═════ Records supplied
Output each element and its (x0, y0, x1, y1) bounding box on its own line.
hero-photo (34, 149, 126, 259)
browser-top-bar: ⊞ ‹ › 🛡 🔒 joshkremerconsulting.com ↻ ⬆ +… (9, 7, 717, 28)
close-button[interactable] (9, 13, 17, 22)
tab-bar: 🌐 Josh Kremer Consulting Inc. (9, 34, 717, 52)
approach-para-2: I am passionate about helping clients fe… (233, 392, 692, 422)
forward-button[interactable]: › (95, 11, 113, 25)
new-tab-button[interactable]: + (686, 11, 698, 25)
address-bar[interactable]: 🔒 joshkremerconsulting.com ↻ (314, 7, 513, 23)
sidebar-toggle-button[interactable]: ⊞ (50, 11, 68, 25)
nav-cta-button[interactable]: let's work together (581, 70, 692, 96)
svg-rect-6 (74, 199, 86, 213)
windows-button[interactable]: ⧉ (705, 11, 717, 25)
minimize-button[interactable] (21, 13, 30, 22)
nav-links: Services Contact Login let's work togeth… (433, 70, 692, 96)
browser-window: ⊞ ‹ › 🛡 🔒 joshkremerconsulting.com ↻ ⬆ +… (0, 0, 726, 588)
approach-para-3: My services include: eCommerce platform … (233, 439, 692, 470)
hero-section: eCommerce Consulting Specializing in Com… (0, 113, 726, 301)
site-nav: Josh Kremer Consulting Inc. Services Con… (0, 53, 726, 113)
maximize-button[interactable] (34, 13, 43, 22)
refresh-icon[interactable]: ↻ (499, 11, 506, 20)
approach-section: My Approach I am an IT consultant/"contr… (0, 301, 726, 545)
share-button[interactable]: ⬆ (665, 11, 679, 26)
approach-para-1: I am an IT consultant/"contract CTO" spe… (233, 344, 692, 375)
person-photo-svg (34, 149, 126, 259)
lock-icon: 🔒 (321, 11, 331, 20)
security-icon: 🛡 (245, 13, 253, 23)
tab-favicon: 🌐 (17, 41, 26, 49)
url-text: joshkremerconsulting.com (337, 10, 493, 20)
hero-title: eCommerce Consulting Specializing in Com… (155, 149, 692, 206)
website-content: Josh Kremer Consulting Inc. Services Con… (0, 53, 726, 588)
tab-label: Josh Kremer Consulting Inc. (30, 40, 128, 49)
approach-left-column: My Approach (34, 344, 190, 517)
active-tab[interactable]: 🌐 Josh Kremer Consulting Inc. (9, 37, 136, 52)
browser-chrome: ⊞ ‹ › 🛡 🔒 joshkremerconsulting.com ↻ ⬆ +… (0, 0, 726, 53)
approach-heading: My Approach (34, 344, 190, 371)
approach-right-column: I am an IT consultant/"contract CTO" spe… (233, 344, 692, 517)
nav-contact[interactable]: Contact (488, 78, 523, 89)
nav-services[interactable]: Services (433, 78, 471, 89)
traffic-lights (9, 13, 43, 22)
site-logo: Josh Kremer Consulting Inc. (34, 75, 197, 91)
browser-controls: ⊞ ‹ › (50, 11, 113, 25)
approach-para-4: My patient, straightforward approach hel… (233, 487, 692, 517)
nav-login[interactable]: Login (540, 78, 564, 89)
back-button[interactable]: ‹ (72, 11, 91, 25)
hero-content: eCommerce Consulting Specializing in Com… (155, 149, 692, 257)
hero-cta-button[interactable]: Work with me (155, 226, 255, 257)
══════════
* **Work to be completed**
Every line that contains the string "content" should be returned from the data.

* **Response to this task**
website-content: Josh Kremer Consulting Inc. Services Con… (0, 53, 726, 588)
hero-content: eCommerce Consulting Specializing in Com… (155, 149, 692, 257)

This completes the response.